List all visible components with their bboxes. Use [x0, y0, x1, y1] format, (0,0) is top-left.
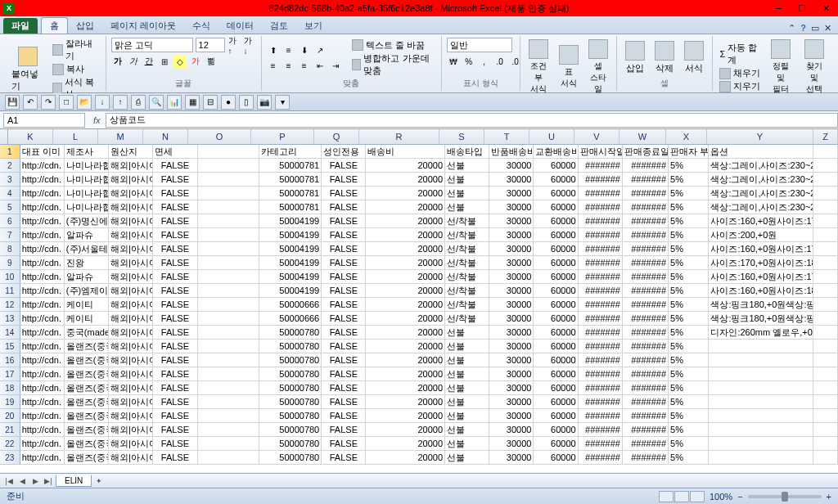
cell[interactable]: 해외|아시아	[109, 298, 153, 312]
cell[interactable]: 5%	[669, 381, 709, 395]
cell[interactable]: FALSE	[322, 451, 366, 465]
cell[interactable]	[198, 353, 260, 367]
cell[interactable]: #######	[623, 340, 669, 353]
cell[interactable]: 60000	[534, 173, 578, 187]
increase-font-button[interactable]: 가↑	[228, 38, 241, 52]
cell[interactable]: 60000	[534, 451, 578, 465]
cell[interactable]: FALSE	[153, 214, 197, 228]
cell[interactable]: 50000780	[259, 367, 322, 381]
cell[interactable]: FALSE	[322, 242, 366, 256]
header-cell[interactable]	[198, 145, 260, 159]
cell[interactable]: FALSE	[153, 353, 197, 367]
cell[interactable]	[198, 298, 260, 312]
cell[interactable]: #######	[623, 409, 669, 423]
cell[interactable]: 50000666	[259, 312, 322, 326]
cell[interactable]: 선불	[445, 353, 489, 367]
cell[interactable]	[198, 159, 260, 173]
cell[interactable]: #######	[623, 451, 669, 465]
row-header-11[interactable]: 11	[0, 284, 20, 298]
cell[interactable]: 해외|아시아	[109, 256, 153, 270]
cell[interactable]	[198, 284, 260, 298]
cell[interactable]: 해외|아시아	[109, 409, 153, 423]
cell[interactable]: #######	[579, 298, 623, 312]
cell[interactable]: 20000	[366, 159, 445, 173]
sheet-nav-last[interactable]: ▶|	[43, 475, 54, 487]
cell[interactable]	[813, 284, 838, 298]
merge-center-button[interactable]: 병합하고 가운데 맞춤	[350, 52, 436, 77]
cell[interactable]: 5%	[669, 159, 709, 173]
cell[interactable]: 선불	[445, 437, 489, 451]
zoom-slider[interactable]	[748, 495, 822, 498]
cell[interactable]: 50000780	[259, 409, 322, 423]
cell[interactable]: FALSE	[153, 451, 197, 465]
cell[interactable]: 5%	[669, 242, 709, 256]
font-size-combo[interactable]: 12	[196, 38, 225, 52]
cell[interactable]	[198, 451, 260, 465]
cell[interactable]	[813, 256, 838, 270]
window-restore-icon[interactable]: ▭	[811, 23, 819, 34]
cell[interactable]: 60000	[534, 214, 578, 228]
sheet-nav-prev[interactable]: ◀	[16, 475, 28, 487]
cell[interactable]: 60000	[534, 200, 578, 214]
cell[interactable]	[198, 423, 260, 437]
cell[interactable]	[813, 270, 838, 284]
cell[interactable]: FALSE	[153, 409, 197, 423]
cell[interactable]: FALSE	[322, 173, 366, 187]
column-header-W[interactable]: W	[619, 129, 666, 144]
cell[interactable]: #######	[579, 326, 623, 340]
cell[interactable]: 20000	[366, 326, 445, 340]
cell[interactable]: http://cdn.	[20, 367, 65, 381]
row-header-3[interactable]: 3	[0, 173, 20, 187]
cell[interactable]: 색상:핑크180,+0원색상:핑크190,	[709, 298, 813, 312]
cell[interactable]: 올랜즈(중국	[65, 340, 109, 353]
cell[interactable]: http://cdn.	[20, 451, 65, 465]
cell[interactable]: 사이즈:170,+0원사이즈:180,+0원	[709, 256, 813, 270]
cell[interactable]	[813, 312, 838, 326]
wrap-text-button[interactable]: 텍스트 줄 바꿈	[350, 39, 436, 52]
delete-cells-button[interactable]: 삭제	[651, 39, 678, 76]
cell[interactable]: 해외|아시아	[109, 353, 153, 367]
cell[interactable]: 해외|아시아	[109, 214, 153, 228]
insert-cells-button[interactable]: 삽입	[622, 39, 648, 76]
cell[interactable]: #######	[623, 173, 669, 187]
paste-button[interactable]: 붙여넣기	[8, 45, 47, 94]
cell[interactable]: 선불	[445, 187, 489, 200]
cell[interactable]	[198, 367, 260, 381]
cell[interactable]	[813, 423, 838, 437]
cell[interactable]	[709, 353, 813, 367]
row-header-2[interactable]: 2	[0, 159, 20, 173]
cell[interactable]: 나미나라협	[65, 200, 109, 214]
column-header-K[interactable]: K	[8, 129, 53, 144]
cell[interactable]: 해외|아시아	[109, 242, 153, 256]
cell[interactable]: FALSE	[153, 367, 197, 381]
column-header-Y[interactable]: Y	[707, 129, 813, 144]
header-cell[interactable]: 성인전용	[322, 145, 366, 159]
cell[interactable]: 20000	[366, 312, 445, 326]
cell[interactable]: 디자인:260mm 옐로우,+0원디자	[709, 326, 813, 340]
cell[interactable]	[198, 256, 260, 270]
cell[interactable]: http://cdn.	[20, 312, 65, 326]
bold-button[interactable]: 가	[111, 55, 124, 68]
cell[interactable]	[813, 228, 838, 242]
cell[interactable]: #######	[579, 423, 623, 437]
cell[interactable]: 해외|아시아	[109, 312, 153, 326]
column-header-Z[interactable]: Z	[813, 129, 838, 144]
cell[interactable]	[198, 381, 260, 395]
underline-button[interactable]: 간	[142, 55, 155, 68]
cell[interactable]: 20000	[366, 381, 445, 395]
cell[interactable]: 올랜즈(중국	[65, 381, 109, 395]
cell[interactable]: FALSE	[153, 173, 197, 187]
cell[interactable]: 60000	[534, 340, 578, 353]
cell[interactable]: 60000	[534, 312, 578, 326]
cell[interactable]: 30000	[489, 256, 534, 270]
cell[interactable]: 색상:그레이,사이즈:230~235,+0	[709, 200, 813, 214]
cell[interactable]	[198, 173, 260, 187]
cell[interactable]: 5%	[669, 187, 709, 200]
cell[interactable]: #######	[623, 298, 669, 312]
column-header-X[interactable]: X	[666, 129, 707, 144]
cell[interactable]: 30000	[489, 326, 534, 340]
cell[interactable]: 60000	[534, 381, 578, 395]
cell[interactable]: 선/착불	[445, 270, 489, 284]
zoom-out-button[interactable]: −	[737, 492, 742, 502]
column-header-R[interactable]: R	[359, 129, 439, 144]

:: What the task requires ::
Every line above that holds the string "sheet" should be copied into the answer.

:: Solved exercise ::
sheet-nav-last[interactable]: ▶|	[43, 475, 54, 487]
sheet-nav-prev[interactable]: ◀	[16, 475, 28, 487]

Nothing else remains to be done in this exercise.